• [Assigned task]: A single number is wanted: how many lines of the records below contain the word "понял".

(Transcribed page contents)

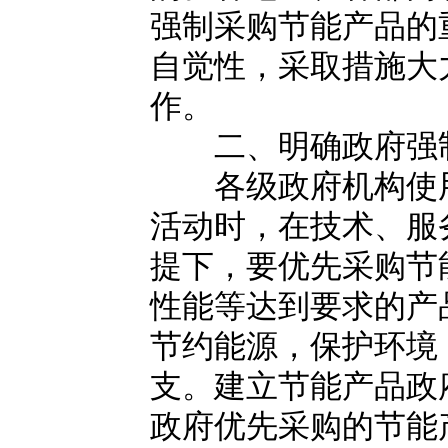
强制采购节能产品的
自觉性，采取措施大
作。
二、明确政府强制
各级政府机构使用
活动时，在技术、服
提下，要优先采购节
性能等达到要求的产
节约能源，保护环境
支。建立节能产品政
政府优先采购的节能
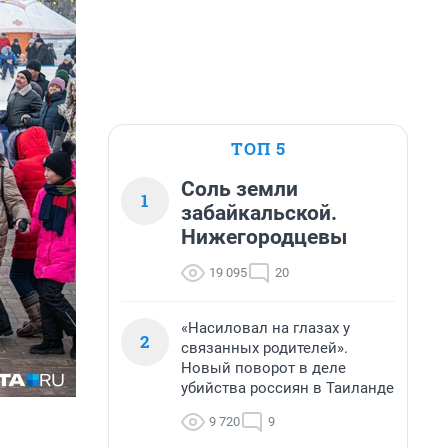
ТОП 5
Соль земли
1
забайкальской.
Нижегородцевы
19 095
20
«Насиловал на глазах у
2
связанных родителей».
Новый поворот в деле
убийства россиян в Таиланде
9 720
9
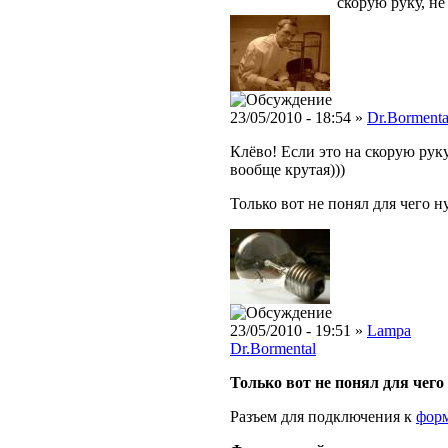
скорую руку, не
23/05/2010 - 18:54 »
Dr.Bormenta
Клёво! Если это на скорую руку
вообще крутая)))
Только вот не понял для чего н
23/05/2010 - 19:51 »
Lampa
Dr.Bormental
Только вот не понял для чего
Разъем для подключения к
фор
---
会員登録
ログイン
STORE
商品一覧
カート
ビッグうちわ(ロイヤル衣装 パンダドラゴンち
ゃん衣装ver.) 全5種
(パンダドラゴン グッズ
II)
---
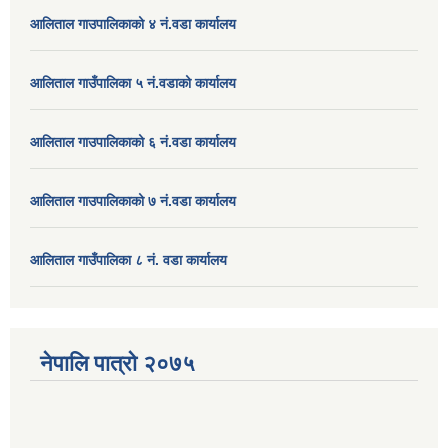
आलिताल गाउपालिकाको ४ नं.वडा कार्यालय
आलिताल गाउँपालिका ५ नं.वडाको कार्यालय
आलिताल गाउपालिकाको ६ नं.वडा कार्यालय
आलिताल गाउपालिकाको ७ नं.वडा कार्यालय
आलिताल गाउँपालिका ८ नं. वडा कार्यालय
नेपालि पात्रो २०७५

• [Output below]: 2